Stored data entries:
────────────────────────────────────────
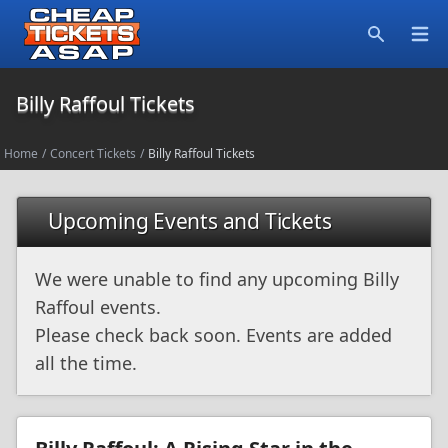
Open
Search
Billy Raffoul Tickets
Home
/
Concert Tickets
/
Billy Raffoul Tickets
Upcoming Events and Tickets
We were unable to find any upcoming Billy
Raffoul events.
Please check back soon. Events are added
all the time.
────────────────────────────────────────
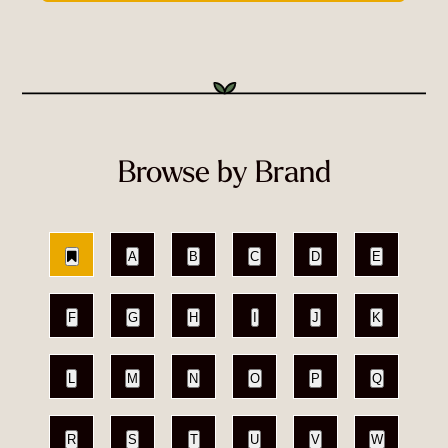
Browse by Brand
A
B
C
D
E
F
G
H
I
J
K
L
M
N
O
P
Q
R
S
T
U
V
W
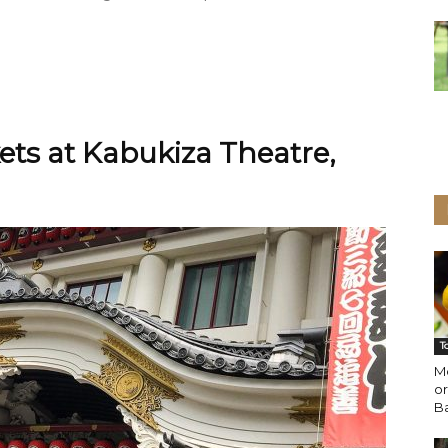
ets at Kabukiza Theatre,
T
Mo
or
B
────────────────────────────────────────
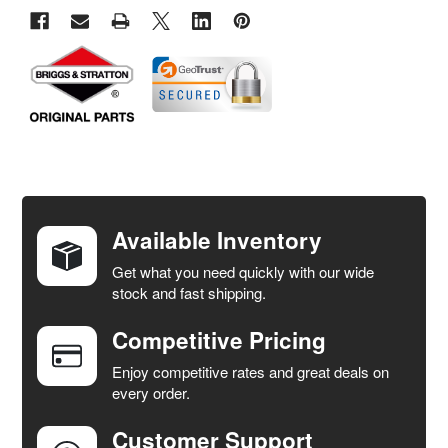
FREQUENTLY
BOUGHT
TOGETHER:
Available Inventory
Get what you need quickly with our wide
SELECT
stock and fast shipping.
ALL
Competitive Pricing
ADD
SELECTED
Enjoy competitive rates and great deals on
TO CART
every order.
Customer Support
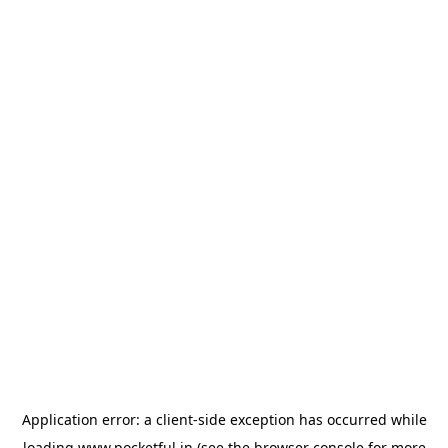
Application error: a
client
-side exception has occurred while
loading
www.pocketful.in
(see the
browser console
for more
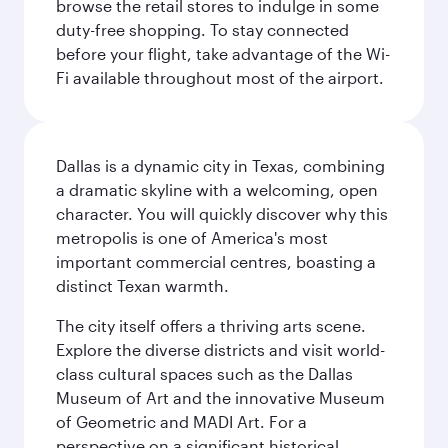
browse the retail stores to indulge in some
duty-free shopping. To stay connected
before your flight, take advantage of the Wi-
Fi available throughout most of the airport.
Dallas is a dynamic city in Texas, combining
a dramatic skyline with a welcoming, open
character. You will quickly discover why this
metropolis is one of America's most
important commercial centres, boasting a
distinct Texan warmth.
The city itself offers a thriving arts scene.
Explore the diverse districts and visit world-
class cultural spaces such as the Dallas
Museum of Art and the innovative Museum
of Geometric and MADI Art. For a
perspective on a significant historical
────────────────────────────────────────
Go through the entries above and copy out every line that includes the word "Dallas".

-- Expected answer --
Dallas is a dynamic city in Texas, combining
class cultural spaces such as the Dallas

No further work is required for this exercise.